En esos privilegiados lugares, al mediodía se interrumpe toda actividad y las calles quedan vacías y silenciosas, y mientras el Sol abrasador reina implacable afuera, después del almuerzo, todo el mundo se refugia en la fresca sombra de sus habitaciones dispuesto a disfrutar de una buena siesta.

La siesta sirve para renovar el impulso después de haber recobrado la calma y el aliento, vitaliza, fortalece y nos ayudan a renovar la energía.

Algunos recuperan la siesta los fines de semana, cuando se sienten libres de hacer con su tiempo lo que les plazca. Pueden dormir, hacer el amor o simplemente hacer fiaca.

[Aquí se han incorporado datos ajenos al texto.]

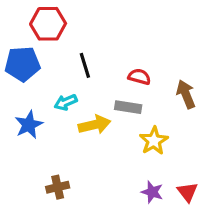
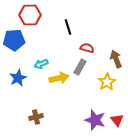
black line: (85, 65) -> (68, 27), moved
gray rectangle: (128, 107) -> (80, 67), turned -70
yellow star: (154, 141) -> (107, 82), moved
purple star: (152, 192) -> (95, 120), size x1.5

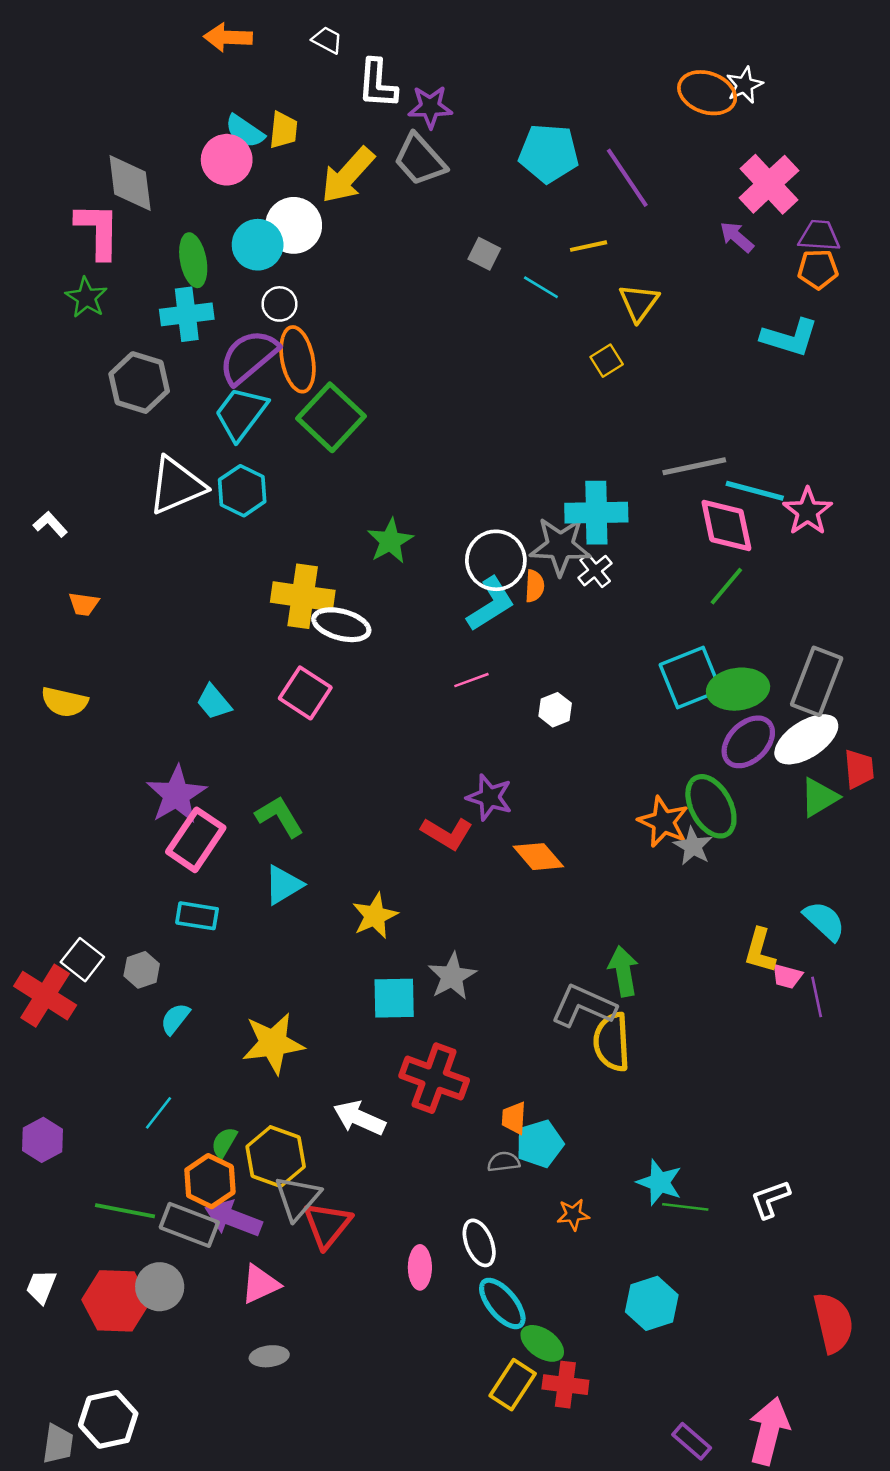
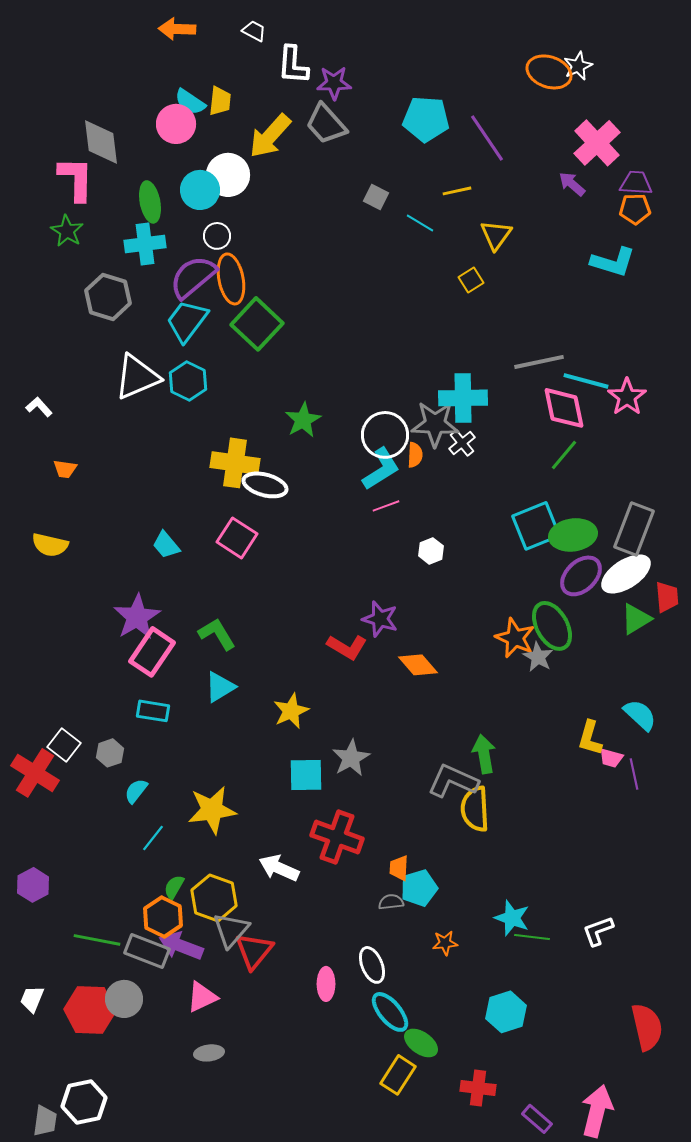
pink line: (471, 680) -> (386, 506), moved
cyan line: (158, 1113) -> (153, 838), moved
red cross: (565, 1385) -> (478, 1088), moved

Unos pocos minutos de sueño pueden hacer milagros, por eso algunas empresas de vanguardia les brindan a sus empleados esa posibilidad para que luego vuelvan renovados, con más ganas de trabajar y con ideas nuevas.

La siesta recomendable debe ser breve para que no nos deje embotados, de mal humor y desorientados, y debe hacerse en el momento justo, o sea, no tan tarde que al despertar ya haya anochecido; porque luego perturbará el sueño nocturno y nos hará perder el ritmo.

La siesta nos promete el descanso que necesitamos, es una forma feliz de pasar el tiempo, nos relaja y nos permite tomar distancia de todas las preocupaciones cotidianas; es otra oportunidad que tenemos de soñar y encontrar la solución de los problemas.